Rotary clamshell gates are generally more reliable and cheaper to manufacture than knife gates when used to store and release relatively fine bulk material particles. This is because clamshell gates do not rely on a metal-to-metal seal to block the flow of bulk material when the gate is closed. Instead, the bulk material itself creates a seal between the opening in the bottom of the container and the top of the clamshell gate when the gate is positioned over the opening.

Clamshell gates are routinely used in stationary bulk material containers as well as some transportable containers (e.g., belly-dump trailers and rail cars). In existing systems, clamshell gates are often opened and closed using a pivoting linear actuator. In general, these actuators are integral to the structure of the clamshell gate and the container. That is, the clamshell gate actuators are usually fixed between a stationary portion of the container and the movable clamshell gate and activated to move the clamshell gate between an open and a closed position. This is a relatively complicated setup that can increase the cost of manufacturing the individual containers, each having integral gate actuators.

The bulk material container handling systems disclosed herein are designed to address and eliminate the shortcomings associated with existing containers and gate actuators. Present embodiments are directed to a rotary clamshell gate actuation system and method, where the gate is separate from the one or more actuators used to open/close the gate. The disclosed system may include a portable bulk material container with a clamshell gate for easily dispensing material from the container.

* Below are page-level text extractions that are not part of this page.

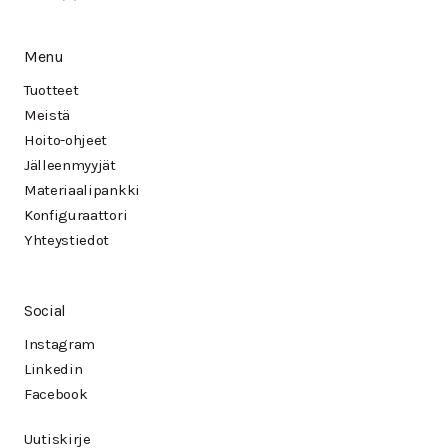
Menu
Tuotteet
Meistä
Hoito-ohjeet
Jälleenmyyjät
Materiaalipankki
Konfiguraattori
Yhteystiedot
Social
Instagram
Linkedin
Facebook
Uutiskirje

The system also includes a support structure equipped with one or more rotary actuators used to actuate the clamshell gate of the container between a closed and open position when the container is positioned on the support structure.

The disclosed systems and methods leverage the operational advantages of the clamshell gate with the ease of actuation of a horizontal knife gate. The clamshell gate enables more reliable gate operation for dispensing dry bulk material at a lower cost than conventional knife gates since no metal-to-metal seals are needed to prevent sand or other dry bulk material from falling through the gate once it is closed. The container is also cheaper to manufacture than existing clamshell gate containers since the gate actuators are provided on the support structure and therefore are entirely separate from the container. Furthermore, the specific design of the rotary actuators and the rotary clamshell gate on the container may enable accurate operation of the gate system even when the container is not aligned precisely with the support structure.

Turning now to the drawings, FIG. 1 is a block diagram of a bulk material handling system 10. The system 10 includes a container 12 elevated on a support structure 14 and holding a quantity of bulk material. The container 12 may utilize a gravity feed to provide a controlled, i.e. metered, flow of bulk material at an outlet 16.

The outlet 16 may be a gravity feed outlet that transfers the bulk material from the container 12 to any desired location. In embodiments where the bulk material handling system 10 is used at a well treatment site, the outlet 16 may transfer the bulk material from the container 12 to a blender. The blender may mix the bulk material with water and other additives to form a fluid mixture (e.g., fracing fluid, cement slurry, drilling mud) for use at the treatment site. It should be noted that the disclosed system 10 may be used in other contexts as well. For example, the bulk material handling system 10 may be used in concrete mixing operations to dispense aggregate from the container 12 through the outlet 16 into a concrete mixing apparatus. In the agricultural industry, the bulk material handling system 10 may be used to transport and dispense various feeds through the outlet 16 of the container 12. Still other applications may be realized for transporting dry bulk material via the container 12 to an elevated location on a support structure 14 and dispensing the bulk material in a metered fashion through the outlet 16.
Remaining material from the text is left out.